The Crotalaria cunninghamii , popularly known as bird flower royal in appearance, it is an endemic plant in Australia and has the curious feature that leaves resemble hummingbirds.
Also, the plant in question is known as the green bird or royal bird.
Specifically, they can be found in the sand dunes that have the beaches in the northwest and inland of that country.
The shape of these flowers is not accidental since it contributes to their pollination by attracting the attention of birds and insects. As it grows in a tropical and subtropical climate, it needs plenty of water and well-drained soil to develop.
Hummingbird-shaped leaves.
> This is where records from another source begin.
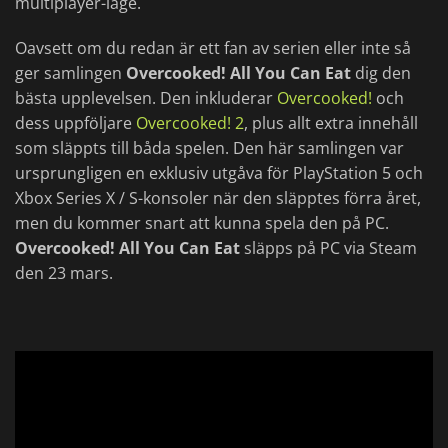
multiplayer-läge.
Oavsett om du redan är ett fan av serien eller inte så
ger samlingen
Overcooked! All You Can Eat
dig den
bästa upplevelsen. Den inkluderar
Overcooked!
och
dess uppföljare
Overcooked! 2
, plus allt extra innehåll
som släppts till båda spelen. Den här samlingen var
ursprungligen en exklusiv utgåva för PlayStation 5 och
Xbox Series X / S-konsoler när den släpptes förra året,
men du kommer snart att kunna spela den på PC.
Overcooked! All You Can Eat
släpps på PC via Steam
den 23 mars.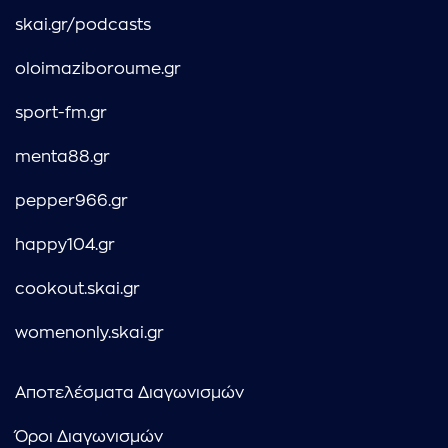
skai.gr/podcasts
oloimaziboroume.gr
sport-fm.gr
menta88.gr
pepper966.gr
happy104.gr
cookout.skai.gr
womenonly.skai.gr
Αποτελέσματα Διαγωνισμών
Όροι Διαγωνισμών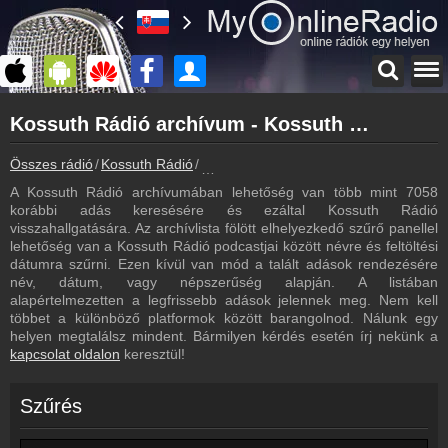
Főoldal
Kossuth Rádió archívum - Kossuth Rádió podcasts - Kossuth Rádió visszahallgatás
myonlineradio.hu
Kossuth Rádió
Összes rádió
Kossuth Rádió
Kossuth Rádió archívum - Podcasts - V
Vissza a Kossuth Rádió oldalára
A Kossuth Rádió archívumában lehetőség van több mint 7058
Bejelentkezés
korábbi adás keresésére és ezáltal Kossuth Rádió
Hozz létre saját fiókot!
visszahallgatására. Az archívlista fölött elhelyezkedő szűrő panellel
lehetőség van a Kossuth Rádió podcastjai között névre és feltöltési
Frekvenciák
dátumra szűrni. Ezen kívül van mód a talált adások rendezésére
Kossuth Rádió frekvencia
név, dátum, vagy népszerűség alapján. A listában
alapértelmezetten a legfrissebb adások jelennek meg. Nem kell
Műsorújság
többet a különböző platformok között barangolnod. Nálunk egy
Kossuth Rádió műsorai
helyen megtalálsz mindent. Bármilyen kérdés esetén írj nekünk a
kapcsolat oldalon
keresztül!
Hírek
Kossuth Rádió kapcsolatos hírek
Szűrés
Kapcsolat
Írj nekünk!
Its scientific name is due to the British botanist of the early 19th century Allan Cunningham.
According to the Australian Native Plant Society, Aboriginal people often used the plant’s sap to treat eye infections.
The shape of the Crotalaria cunninghamii flower is actually due to a common anatomical feature of legumes. Many have papillionae flowers, which are characterized by irregular clusters of five petals and a large upper petal known as a banner.
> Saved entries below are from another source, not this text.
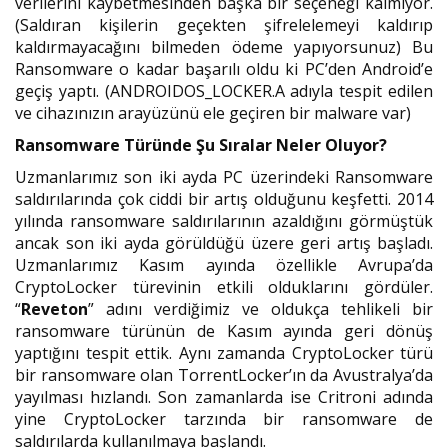
verilerini kaybetmesinden başka bir seçeneği kalmıyor.
(Saldıran kişilerin geçekten şifrelelemeyi kaldırıp
kaldırmayacağını bilmeden ödeme yapıyorsunuz) Bu
Ransomware o kadar başarılı oldu ki PC’den Android’e
geçiş yaptı. (ANDROIDOS_LOCKER.A adıyla tespit edilen
ve cihazınızın arayüzünü ele geçiren bir malware var)
Ransomware Türünde Şu Sıralar Neler Oluyor?
Uzmanlarımız son iki ayda PC üzerindeki Ransomware
saldırılarında çok ciddi bir artış olduğunu keşfetti. 2014
yılında ransomware saldırılarının azaldığını görmüştük
ancak son iki ayda görüldüğü üzere geri artış başladı.
Uzmanlarımız Kasım ayında özellikle Avrupa’da
CryptoLocker türevinin etkili olduklarını gördüler.
“
Reveton
” adını verdiğimiz ve oldukça tehlikeli bir
ransomware türünün de Kasım ayında geri dönüş
yaptığını tespit ettik. Aynı zamanda CryptoLocker türü
bir ransomware olan TorrentLocker’ın da Avustralya’da
yayılması hızlandı. Son zamanlarda ise Critroni adında
yine CryptoLocker tarzında bir ransomware de
saldırılarda kullanılmaya başlandı.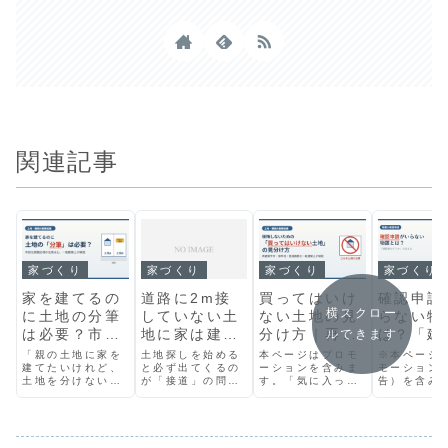
関連記事
家づくり
家づくり
家づくり
家づくり
家を建てるの
道路に2m接
買ってはいけ
確認申請
横スクロー
に土地の分筆
していない土
ない土地の見
らない物
は必要？市街
地に家は建て
分け方｜再建
は？「建
ルできます
化調整区域の
られる？接道
築不可・旗竿
かどうか
「親の土地に家を
土地探しを始める
本ページはプロモ
※本ページ
注意点も一級
建てたいけれど、
義務と「43条
と必ず出てくるの
地を一級建築
ーションを含みま
決まる【
モーション
土地を分けないと
が「接道」の問題
す。「気に入った
告）を含み
建築士が解説
の認定・許
士が解説
設計をし
いけないの？」
です。道路にしっ
土地が見つかっ
「物置を置
可」を一級建
た一級建
「分筆って費用が
かり面した土地な
た！」——でも、
けど、確認
かかると聞いたけ
ら心配いりません
土地は買ってから
て必要なの
築士が解説
が解説】
ど、本当に必
が、道路に少しし
「家が建てられな
——お庭や
要？」——家づく
か接していない土
い」と気づいて
ート横に物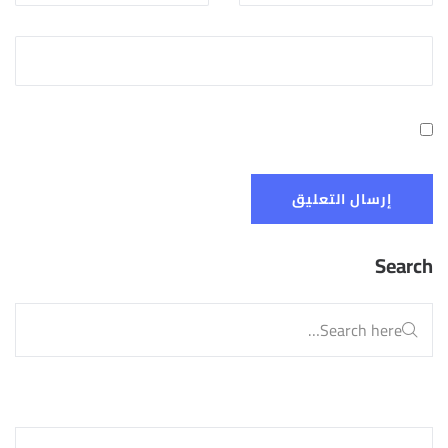
Search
While Darwin hypothesized that the unusual form developed under the selective pressure of bee pollinators, this does not mean that the bees themselves think they are pollinating birds. If that were the case, the plant would never have survived.
In fact, it is very unlikely that any non-human person will confuse flowers with birds. What we are experiencing when looking at the photo is something called simulation .
Similar to the illusion we see when looking at trompe-l’oeil paintings –– pictorial technique that tries to deceive the eye by playing with the architectural environment (real or simulated), perceptive , shading and other optical effects ––, our eyes are tricking us into seeing a representation of an object that is not really present.